What the exercise asks - All entries are to be quoted exactly; the images stay out of the copy.

Page images and extracted text:
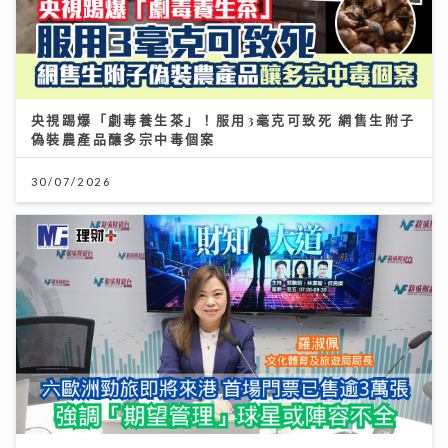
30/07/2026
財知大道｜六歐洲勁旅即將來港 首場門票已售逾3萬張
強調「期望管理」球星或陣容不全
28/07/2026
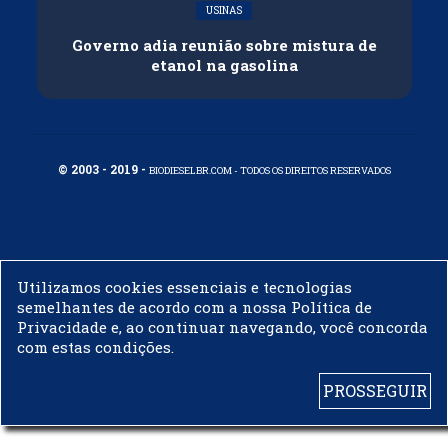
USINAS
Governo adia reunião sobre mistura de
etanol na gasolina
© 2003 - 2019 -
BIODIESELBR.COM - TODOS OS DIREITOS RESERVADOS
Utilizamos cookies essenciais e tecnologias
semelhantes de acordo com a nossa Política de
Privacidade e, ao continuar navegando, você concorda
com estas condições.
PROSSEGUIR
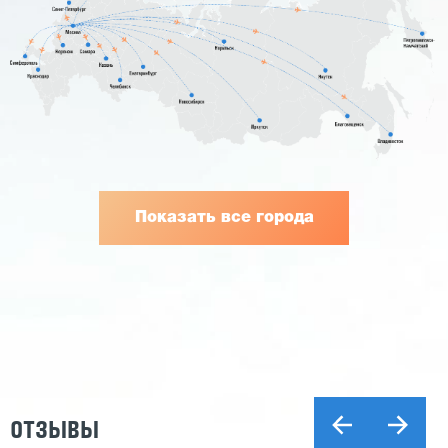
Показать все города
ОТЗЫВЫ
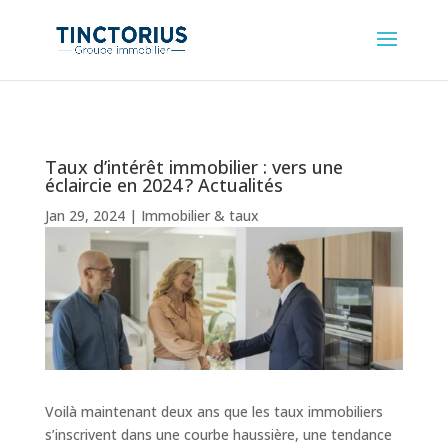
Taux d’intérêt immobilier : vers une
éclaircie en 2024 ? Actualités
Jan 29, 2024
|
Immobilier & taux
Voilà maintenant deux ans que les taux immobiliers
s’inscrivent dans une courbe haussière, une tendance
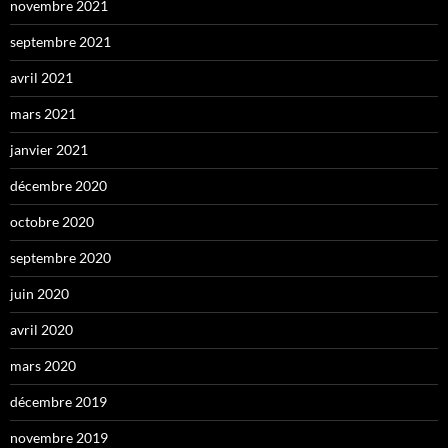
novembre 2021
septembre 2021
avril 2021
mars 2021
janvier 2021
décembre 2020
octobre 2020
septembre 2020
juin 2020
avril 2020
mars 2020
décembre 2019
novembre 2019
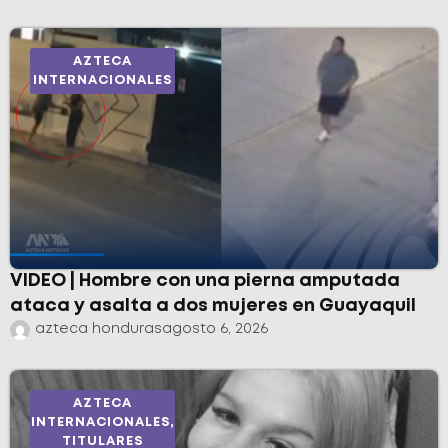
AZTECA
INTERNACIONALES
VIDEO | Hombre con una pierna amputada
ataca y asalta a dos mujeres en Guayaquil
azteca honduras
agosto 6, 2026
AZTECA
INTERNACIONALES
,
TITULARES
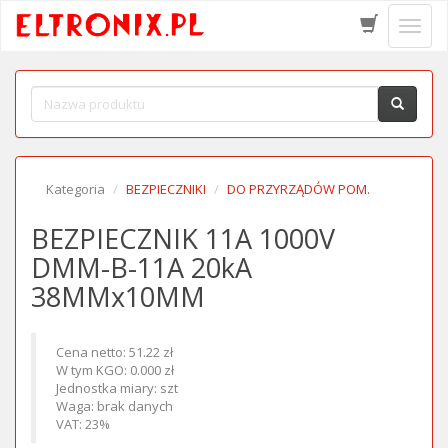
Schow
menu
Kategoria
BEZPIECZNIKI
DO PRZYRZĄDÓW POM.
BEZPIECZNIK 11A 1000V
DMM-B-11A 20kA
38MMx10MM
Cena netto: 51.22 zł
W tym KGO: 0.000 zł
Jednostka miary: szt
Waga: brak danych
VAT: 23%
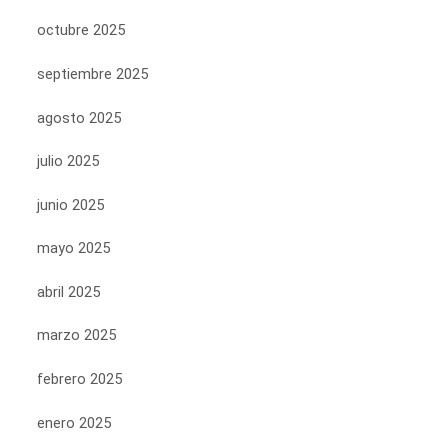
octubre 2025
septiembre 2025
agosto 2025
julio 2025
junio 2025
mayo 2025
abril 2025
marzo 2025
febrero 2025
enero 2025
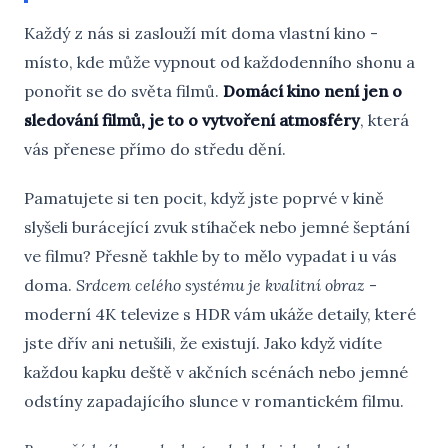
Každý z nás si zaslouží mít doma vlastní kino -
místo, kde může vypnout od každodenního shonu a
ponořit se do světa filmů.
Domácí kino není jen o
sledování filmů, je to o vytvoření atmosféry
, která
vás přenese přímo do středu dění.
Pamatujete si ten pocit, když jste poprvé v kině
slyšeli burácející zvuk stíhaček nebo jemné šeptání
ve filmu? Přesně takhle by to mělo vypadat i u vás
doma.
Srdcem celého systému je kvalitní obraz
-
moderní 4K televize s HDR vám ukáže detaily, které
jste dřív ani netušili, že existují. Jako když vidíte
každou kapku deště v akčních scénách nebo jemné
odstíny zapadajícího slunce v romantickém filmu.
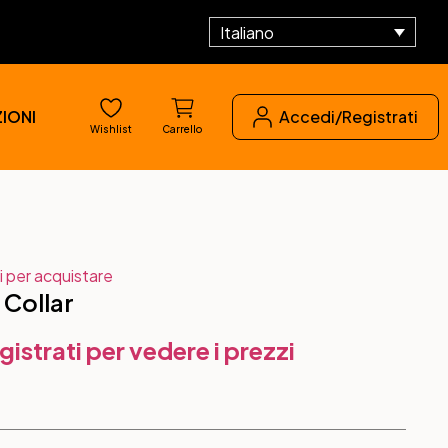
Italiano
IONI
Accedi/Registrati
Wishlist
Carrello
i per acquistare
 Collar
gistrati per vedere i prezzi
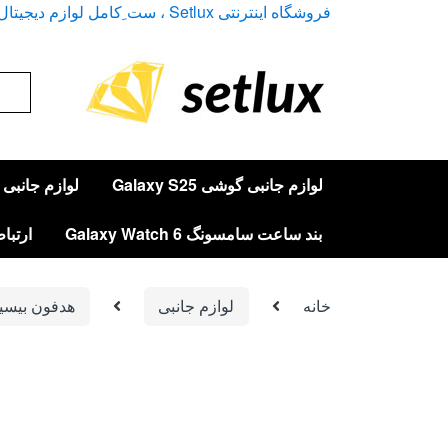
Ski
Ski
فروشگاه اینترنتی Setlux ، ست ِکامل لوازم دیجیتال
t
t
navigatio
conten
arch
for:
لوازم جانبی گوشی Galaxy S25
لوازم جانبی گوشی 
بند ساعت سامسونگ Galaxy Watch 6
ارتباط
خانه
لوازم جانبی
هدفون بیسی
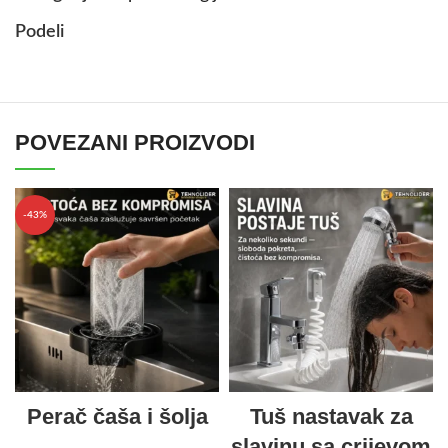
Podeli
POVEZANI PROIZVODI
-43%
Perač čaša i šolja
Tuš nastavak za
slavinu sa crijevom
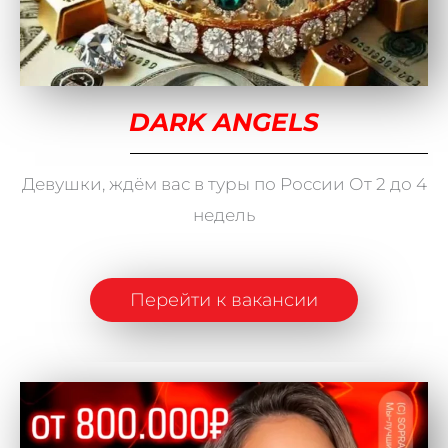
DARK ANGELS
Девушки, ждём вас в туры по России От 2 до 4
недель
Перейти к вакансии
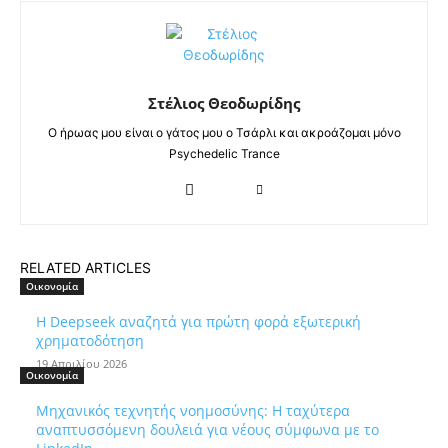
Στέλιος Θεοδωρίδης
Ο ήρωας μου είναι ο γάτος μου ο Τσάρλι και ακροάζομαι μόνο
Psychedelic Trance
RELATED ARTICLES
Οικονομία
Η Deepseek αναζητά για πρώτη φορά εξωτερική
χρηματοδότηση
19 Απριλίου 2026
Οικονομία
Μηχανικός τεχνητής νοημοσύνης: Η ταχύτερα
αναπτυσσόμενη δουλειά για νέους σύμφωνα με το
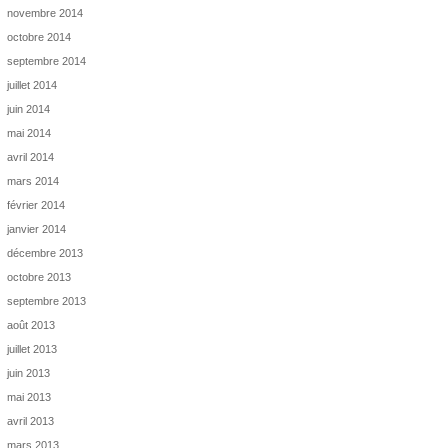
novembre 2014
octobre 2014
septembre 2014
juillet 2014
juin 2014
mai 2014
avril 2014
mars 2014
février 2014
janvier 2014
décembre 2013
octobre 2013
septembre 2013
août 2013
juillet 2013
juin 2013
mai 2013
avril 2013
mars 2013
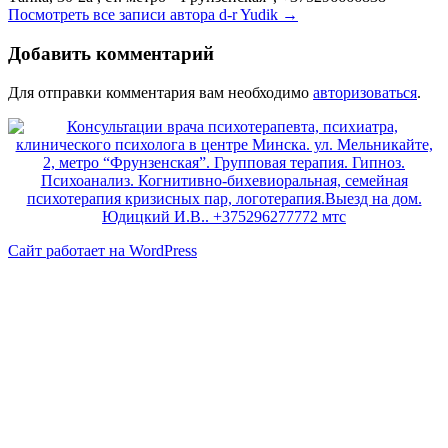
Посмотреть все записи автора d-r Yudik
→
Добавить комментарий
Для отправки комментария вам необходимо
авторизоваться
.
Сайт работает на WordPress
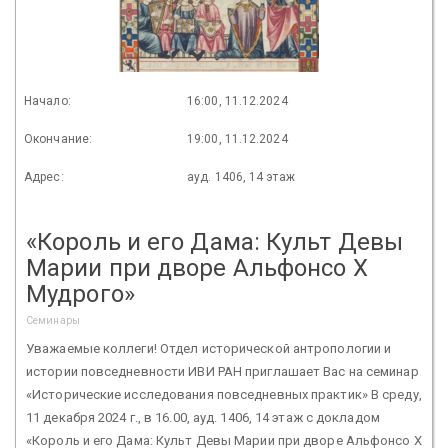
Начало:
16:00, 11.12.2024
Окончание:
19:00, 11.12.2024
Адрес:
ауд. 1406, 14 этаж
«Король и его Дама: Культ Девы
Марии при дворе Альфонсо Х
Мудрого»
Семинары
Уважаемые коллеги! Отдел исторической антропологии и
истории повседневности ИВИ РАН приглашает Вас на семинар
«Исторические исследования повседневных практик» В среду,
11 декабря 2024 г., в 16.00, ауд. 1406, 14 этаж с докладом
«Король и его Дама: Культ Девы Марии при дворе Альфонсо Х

Finished task -
30/07/2026
財知大道｜六歐洲勁旅即將來港 首場門票已售逾3萬張
強調「期望管理」球星或陣容不全
28/07/2026
USINAS
Governo adia reunião sobre mistura de
etanol na gasolina
© 2003 - 2019 -
BIODIESELBR.COM - TODOS OS DIREITOS RESERVADOS
Utilizamos cookies essenciais e tecnologias
semelhantes de acordo com a nossa Política de
Privacidade e, ao continuar navegando, você concorda
com estas condições.
PROSSEGUIR
Показать все города
ОТЗЫВЫ
Taux d’intérêt immobilier : vers une
éclaircie en 2024 ? Actualités
Jan 29, 2024
|
Immobilier & taux
Voilà maintenant deux ans que les taux immobiliers
s’inscrivent dans une courbe haussière, une tendance
novembre 2021
septembre 2021
avril 2021
mars 2021
janvier 2021
décembre 2020
octobre 2020
septembre 2020
juin 2020
avril 2020
mars 2020
décembre 2019
novembre 2019
AZTECA
INTERNACIONALES
VIDEO | Hombre con una pierna amputada
ataca y asalta a dos mujeres en Guayaquil
azteca honduras
agosto 6, 2026
AZTECA
INTERNACIONALES
,
TITULARES
Schow
menu
Kategoria
BEZPIECZNIKI
DO PRZYRZĄDÓW POM.
BEZPIECZNIK 11A 1000V
DMM-B-11A 20kA
38MMx10MM
Cena netto: 51.22 zł
W tym KGO: 0.000 zł
Jednostka miary: szt
Waga: brak danych
VAT: 23%
octubre 2025
septiembre 2025
agosto 2025
julio 2025
junio 2025
mayo 2025
abril 2025
marzo 2025
febrero 2025
enero 2025
Každý z nás si zaslouží mít doma vlastní kino -
místo, kde může vypnout od každodenního shonu a
ponořit se do světa filmů.
Domácí kino není jen o
sledování filmů, je to o vytvoření atmosféry
, která
vás přenese přímo do středu dění.
Pamatujete si ten pocit, když jste poprvé v kině
slyšeli burácející zvuk stíhaček nebo jemné šeptání
ve filmu? Přesně takhle by to mělo vypadat i u vás
doma.
Srdcem celého systému je kvalitní obraz
-
moderní 4K televize s HDR vám ukáže detaily, které
jste dřív ani netušili, že existují. Jako když vidíte
každou kapku deště v akčních scénách nebo jemné
odstíny zapadajícího slunce v romantickém filmu.
Italiano
IONI
Accedi/Registrati
Wishlist
Carrello
i per acquistare
 Collar
gistrati per vedere i prezzi
Ski
Ski
فروشگاه اینترنتی Setlux ، ست ِکامل لوازم دیجیتال
t
t
navigatio
conten
arch
for:
لوازم جانبی گوشی Galaxy S25
لوازم جانبی گوشی 
بند ساعت سامسونگ Galaxy Watch 6
ارتباط
خانه
لوازم جانبی
هدفون بیسی
Podeli
POVEZANI PROIZVODI
-43%
Perač čaša i šolja
Tuš nastavak za
slavinu sa crijevom
DARK ANGELS
Девушки, ждём вас в туры по России От 2 до 4
недель
Перейти к вакансии
Στέλιος Θεοδωρίδης
Ο ήρωας μου είναι ο γάτος μου ο Τσάρλι και ακροάζομαι μόνο
Psychedelic Trance
RELATED ARTICLES
Οικονομία
Η Deepseek αναζητά για πρώτη φορά εξωτερική
χρηματοδότηση
19 Απριλίου 2026
Οικονομία
Μηχανικός τεχνητής νοημοσύνης: Η ταχύτερα
αναπτυσσόμενη δουλειά για νέους σύμφωνα με το
novembre 2014
octobre 2014
septembre 2014
juillet 2014
juin 2014
mai 2014
avril 2014
mars 2014
février 2014
janvier 2014
décembre 2013
octobre 2013
septembre 2013
août 2013
juillet 2013
juin 2013
mai 2013
avril 2013
mars 2013
Посмотреть все записи автора d-r Yudik
→
Добавить комментарий
Для отправки комментария вам необходимо
авторизоваться
.
Сайт работает на WordPress
Начало:
16:00, 11.12.2024
Окончание:
19:00, 11.12.2024
Адрес:
ауд. 1406, 14 этаж
«Король и его Дама: Культ Девы
Марии при дворе Альфонсо Х
Мудрого»
Семинары
Уважаемые коллеги! Отдел исторической антропологии и
истории повседневности ИВИ РАН приглашает Вас на семинар
«Исторические исследования повседневных практик» В среду,
11 декабря 2024 г., в 16.00, ауд. 1406, 14 этаж с докладом
«Король и его Дама: Культ Девы Марии при дворе Альфонсо Х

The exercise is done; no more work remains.